Stay Awake: Portal Into a Generative Communication Mindset

Pay attention! Things are going on all around you that you don’t want to miss. We can’t possibly take in all the stimuli that bombard our senses every moment of every day. Still, we can become far more aware of information that illuminates our interactions with others—IF we try.

The twitch of an eye, tightening of muscles, a sense of hostility, or camaraderie “in the air” when we walk into a room are examples of information we might not notice unless we’re paying attention. Seeking verifiable information presented from a variety of perspectives about a situation we’re dealing with is yet another means of paying attention. Or noticing a pit in your stomach, or your overreaction to a comment. There are dozens of ways we can expand our awareness of what is going on in and around us IF we make an effort to pay attention!

Be Aware

The art of awareness is central to understanding what it means to communicate generatively. “Being aware” simply means consciously noticing visible and invisible information that helps us see a bigger picture of what is going on in a particular situation. At the same time, being aware means recognizing that whatever we think we see, know and understand about a situation is only a fraction of all the relevant information to know. Our human biological and psychological limitations help to explain why this is so. However, merely recognizing this fact is a good start toward actively seeking to expand our awareness.

Our five physical senses—what we see and hear, tactically feel, smell, and taste—are our typical sources for taking in information. Science tells us that while the spectrum of sensory information availability varies from person to person, we can train ourselves to notice more than we initially perceive. Further, intuitive sensing—those gut feelings we have about a thing—is a valuable source of relevant information we tend to dismiss with our rational minds. Many of us need to relearn to access our intuitive knowing we were soundly taught to ignore in our school classrooms.
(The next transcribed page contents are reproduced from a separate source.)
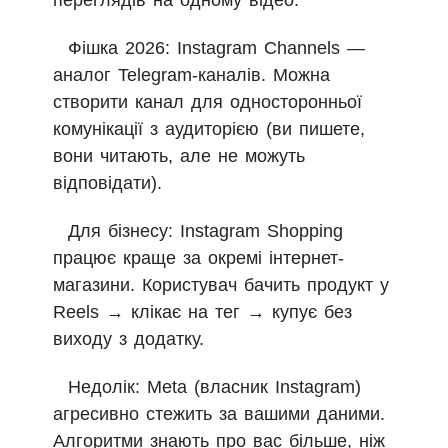
переглядів на одному відео.
Фішка 2026: Instagram Channels —
аналог Telegram-каналів. Можна
створити канал для односторонньої
комунікації з аудиторією (ви пишете,
вони читають, але не можуть
відповідати).
Для бізнесу: Instagram Shopping
працює краще за окремі інтернет-
магазини. Користувач бачить продукт у
Reels → клікає на тег → купує без
виходу з додатку.
Недолік: Meta (власник Instagram)
агресивно стежить за вашими даними.
Алгоритми знають про вас більше, ніж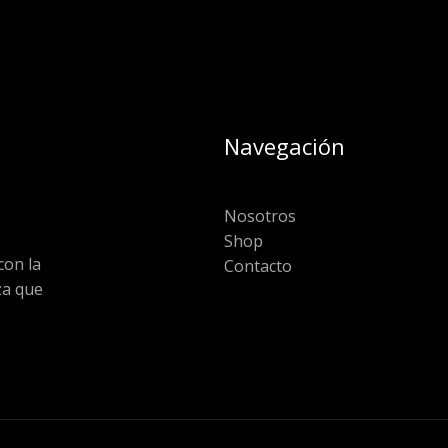
Navegación
Nosotros
Shop
on la
Contacto
za que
Consciously expanding our awareness of visible and invisible information leads to a deeper understanding of circumstances that informs Generative Communication. It means being mindful and alert. It means paying attention to what is going on multiple levels of interaction simultaneously: What is going on within ourselves? What is going on for the people with whom we’re interacting? What external factors are impacting the immediate situation with which we are dealing? What is going on in the larger world around us that may directly and indirectly influence our points of view in the immediate situation? Becoming consciously aware from multiple perspectives helps us form a more complete picture of the circumstances that affect our interactive choices. Being a responsible citizen means becoming actively aware with purpose.

Somewhere in the world
Someone is cold, be aware.
And while you’re feeling young
Someone is old, be aware.
And while your stomach’s full
Somewhere in this world
Someone is hungry.
When there is so much, should
anyone be hungry?
Somewhere in the world
People are weak, be aware.
And while you speak your mind
Others can’t speak, be aware.
And while your children sleep
Somewhere in this world
A child is homeless.
When there is so much, should any
child be homeless?
Oh no, not even one child.
Be aware.
Bacharach & David

Be Present

A key to staying awake is to be fully present. Being in the present moment —the here and now— means that we are mindful of what is happening right now. After all, the present is the space where our lives unfold. Being present means being free from the noise of internal dialogue and not being distracted by ruminating on the past or projecting into the future. Being able to summon this state of mind —and staying in it for even a short while— takes practice. The mind naturally wanders, but when we are able to be present, we can experience things more fully; setting aside our thoughts, our judgements, and just be, with open awareness.

Appreciating the fall leaves, listening to the crunch under your feet as you walk on the winter snow, smelling the scent of fresh-cut grass, feeling the warmth of the summer sun — these simple acts of presence slow life down and help us go through each day feeling more alive, awake, and content.

Being present when we’re interacting with others means we’re not thinking ahead to our rebuttal to what someone is saying. We’re not interrupting with our own story of a similar experience. We’re not passing judgment or giving advice. We’re simply being present with each other.

We have fallen into the habit of occupying our minds far away from the present moment. By returning to the present we experience life in each moment as if it were new. Seeing with fresh eyes allows us to notice our interconnected lives in a complex world.

Paying attention, and being aware and present, are critical keys to staying awake as we open ourselves to a Generative Communication mindset. Generative Communication is an intentional co-creation that aims for mutually desired outcomes through conversation. Outcomes might be a deeper understanding of complicated issues, an admiration for alternative viewpoints, or practical solutions to intractable problems. 

When individuals interact with one another for a common goal, communication becomes community. When communication is generative, it becomes a vehicle for learning, growth and transformation. It creates something new, expands perspectives, and inspires action that resolves an insurmountable challenge.

The future is ours, and it is possible to create a better world—together—though generative communication!